Any idea of providing a political or historical critique is swiftly abandoned, and instead we get a straight-out shoot ‘em-up. As an intellectual statement it’s just one big, “Huah!”

Still, on the level it aspires too, Black Hawk Down is a marvellously effective piece of cinema. Directed by Ridley Scott, the film portrays conflict in a gruesomely visceral way. The violence is brutal, sudden, unpredictable, and confused. And you can imagine that war may actually, in some small way, be like this, probably only worse.

The cast is also excellent featuring early roles from many actors (Eric Bana, Tom Hardy and Orlando Bloom) who would go on to be stars in their own right.

Among the established heavyweights are Tom Sizemore who plays Lieutenant McKnight. It’s a fabulous turn. He doesn’t so much act, as simply saunter through the film impersonating Robert Duvall’s napalm snorting, surf enthusiast Lieutenant Kilgore in Apocalypse Now.

Also faultless is the amount of helicopter action. Indeed helicopters are central to the film (The title itself is a reference to the mission’s turning point).

But in the first half of the film it looks as if the film isn’t going to deliver. We see two Black Hawk helicopters shot down, but neither of the damn things explode.  However, with members of the crew still alive US soldiers move towards the crash sites to try and rescue their stricken comrades.

After fighting their way to the one of the crash sites they find that the Somali’s have got their first. With no-one to rescue they plant a charge inside the wreckage of the helicopter to stop it providing anything of use to the enemy.

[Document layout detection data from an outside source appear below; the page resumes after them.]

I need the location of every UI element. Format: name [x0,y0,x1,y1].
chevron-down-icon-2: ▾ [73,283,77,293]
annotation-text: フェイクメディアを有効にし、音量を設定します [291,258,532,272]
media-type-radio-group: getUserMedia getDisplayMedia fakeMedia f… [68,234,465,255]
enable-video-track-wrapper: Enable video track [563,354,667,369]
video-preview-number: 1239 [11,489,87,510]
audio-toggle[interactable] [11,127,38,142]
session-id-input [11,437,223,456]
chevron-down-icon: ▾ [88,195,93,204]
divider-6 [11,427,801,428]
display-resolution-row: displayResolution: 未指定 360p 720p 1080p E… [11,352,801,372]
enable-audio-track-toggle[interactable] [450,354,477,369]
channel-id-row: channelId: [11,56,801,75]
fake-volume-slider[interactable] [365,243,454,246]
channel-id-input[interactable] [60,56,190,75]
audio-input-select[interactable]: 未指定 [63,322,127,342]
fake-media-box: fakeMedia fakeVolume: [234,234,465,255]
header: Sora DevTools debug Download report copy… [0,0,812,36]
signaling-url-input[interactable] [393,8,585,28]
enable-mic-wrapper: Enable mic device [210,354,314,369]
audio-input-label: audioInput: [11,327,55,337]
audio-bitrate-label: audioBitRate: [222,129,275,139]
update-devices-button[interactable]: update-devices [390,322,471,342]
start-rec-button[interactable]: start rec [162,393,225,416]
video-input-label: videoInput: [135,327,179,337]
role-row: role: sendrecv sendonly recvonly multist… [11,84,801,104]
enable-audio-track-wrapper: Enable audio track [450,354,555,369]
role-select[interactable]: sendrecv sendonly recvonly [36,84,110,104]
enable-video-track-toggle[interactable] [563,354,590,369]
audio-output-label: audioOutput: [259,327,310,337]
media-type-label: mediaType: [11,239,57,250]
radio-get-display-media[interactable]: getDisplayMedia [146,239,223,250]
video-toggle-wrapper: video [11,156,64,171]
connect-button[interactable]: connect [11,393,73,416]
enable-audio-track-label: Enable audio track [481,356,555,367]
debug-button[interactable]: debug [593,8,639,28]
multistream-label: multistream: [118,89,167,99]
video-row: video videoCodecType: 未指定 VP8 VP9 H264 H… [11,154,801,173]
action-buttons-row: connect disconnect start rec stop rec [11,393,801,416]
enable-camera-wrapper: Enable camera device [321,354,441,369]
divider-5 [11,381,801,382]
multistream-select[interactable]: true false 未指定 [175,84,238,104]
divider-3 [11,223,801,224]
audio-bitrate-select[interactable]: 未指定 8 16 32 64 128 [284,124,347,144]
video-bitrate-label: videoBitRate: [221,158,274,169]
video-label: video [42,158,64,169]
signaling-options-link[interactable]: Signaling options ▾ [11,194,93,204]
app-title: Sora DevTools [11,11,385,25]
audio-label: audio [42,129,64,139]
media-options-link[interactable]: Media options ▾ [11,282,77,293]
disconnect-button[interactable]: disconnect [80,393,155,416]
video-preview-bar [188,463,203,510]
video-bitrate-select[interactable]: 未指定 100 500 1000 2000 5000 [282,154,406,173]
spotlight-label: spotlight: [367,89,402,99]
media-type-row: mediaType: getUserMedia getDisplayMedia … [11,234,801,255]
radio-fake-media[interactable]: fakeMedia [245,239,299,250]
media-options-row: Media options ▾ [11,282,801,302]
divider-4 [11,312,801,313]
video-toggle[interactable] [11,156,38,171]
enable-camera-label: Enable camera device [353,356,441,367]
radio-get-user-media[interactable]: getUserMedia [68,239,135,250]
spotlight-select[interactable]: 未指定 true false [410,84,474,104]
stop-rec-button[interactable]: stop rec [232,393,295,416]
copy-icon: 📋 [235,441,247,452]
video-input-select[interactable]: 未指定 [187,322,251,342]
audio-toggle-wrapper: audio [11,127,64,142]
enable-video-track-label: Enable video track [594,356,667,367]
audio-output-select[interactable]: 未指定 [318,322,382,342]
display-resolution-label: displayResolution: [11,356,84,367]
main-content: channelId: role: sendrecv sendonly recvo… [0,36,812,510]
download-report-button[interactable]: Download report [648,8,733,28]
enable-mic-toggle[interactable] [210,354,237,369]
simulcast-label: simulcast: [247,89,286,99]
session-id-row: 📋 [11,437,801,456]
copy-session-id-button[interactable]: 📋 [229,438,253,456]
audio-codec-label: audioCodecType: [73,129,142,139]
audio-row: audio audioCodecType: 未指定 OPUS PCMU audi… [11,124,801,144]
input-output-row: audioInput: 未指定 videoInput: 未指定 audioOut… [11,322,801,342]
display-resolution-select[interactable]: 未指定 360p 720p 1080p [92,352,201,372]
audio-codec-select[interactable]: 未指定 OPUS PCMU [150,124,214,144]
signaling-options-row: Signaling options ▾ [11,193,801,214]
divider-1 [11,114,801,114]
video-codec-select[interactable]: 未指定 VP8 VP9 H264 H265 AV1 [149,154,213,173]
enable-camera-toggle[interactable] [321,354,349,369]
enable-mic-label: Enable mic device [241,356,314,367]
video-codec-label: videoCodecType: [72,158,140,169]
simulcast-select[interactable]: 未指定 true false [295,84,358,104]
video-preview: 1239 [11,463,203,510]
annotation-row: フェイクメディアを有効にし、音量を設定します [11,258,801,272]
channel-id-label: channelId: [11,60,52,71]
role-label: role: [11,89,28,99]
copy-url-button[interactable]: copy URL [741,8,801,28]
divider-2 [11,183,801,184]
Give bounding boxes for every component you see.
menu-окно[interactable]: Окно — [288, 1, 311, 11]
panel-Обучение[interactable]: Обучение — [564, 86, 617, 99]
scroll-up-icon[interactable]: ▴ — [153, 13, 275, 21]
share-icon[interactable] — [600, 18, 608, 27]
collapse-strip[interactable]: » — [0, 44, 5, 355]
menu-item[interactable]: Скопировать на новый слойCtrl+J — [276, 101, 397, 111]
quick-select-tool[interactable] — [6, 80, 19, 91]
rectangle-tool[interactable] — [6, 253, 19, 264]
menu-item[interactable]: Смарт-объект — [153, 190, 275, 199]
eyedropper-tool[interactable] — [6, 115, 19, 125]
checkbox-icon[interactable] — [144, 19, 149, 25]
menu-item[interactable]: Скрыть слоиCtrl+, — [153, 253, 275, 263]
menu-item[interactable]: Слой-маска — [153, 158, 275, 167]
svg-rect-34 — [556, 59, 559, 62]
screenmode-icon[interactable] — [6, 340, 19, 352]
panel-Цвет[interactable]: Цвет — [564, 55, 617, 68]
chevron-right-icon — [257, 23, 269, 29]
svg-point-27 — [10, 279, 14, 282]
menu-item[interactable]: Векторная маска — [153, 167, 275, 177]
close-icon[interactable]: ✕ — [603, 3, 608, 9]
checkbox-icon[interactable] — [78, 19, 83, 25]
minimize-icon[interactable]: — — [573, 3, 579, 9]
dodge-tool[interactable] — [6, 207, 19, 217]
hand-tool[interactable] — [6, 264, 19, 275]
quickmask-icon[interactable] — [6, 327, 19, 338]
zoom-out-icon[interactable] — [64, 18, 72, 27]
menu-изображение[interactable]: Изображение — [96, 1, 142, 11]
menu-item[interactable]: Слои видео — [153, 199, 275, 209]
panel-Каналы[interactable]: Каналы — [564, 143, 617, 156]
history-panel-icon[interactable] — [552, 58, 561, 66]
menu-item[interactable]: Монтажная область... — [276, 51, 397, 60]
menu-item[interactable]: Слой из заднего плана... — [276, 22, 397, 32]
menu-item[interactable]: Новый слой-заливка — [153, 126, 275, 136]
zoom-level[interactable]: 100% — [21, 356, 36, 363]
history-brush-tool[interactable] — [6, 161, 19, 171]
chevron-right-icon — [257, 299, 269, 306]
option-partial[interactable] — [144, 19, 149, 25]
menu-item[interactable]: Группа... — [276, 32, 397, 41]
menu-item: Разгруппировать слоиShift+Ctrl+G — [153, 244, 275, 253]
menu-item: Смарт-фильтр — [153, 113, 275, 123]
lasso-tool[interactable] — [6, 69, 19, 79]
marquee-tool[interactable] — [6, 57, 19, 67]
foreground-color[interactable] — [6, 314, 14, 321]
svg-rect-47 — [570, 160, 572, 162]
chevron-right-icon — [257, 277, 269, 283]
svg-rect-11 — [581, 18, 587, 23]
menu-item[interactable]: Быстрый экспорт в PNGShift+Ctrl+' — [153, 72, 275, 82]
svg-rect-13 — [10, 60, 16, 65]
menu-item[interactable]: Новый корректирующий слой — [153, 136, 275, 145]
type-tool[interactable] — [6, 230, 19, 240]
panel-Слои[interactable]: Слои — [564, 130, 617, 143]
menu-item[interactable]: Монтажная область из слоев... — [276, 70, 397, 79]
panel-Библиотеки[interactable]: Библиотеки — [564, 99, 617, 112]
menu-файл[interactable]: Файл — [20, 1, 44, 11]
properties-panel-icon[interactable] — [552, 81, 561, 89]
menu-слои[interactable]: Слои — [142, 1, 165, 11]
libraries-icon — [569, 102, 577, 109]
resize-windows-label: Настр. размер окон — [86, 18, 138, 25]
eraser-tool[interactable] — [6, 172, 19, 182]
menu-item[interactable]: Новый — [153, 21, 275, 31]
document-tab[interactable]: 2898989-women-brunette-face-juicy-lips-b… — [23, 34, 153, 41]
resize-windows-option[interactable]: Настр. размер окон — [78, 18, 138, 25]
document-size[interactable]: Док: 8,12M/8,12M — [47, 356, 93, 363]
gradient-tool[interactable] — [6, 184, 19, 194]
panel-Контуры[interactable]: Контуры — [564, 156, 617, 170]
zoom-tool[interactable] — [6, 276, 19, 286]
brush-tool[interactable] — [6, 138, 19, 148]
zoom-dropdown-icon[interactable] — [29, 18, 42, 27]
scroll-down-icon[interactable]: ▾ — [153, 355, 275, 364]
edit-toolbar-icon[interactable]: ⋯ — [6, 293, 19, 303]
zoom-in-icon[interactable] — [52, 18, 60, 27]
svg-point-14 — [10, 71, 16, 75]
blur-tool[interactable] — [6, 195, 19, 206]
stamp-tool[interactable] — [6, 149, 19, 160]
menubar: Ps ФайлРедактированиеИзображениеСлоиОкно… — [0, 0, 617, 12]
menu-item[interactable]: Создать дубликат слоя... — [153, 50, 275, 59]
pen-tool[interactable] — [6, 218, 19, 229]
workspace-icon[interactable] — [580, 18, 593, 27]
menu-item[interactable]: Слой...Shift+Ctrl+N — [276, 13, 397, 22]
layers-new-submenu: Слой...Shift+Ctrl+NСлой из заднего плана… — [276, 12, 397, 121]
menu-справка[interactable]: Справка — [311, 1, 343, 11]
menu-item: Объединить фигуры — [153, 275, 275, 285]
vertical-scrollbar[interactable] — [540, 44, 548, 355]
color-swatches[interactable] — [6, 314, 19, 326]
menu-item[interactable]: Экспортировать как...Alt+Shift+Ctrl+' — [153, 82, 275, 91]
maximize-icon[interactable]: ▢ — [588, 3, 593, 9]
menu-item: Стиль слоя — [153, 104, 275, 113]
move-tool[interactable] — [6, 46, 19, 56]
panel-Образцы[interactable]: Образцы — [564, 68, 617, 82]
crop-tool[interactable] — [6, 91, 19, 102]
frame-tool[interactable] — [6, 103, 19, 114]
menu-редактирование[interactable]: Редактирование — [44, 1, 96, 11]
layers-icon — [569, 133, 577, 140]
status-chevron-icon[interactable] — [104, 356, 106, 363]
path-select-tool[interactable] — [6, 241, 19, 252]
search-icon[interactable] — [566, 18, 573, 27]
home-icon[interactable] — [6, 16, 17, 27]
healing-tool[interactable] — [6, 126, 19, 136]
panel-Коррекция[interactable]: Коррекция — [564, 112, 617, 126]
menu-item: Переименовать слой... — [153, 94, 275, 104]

As the soldiers scuttle away a large shower of sparks fly into the air. Exploding Helicopter expected rather more. Surely there was some aviation fuel on board?

The second helicopter explosion is much more satisfying. After freeing a trapped crew member a soldier uses a grenade to blow-up the helicopter which explodes with a rich, amber-orange fireball.

Artistic merit

Given the film features innumerable explosions it’s disappointing that the destruction of the first helicopter is fluffed. It’s even harder to understand when no less a figure than Ridley Scott is in charge of the film.  However, his attention was clearly only momentarily distracted as the second chopper fireball is a fine sight for any aficionado.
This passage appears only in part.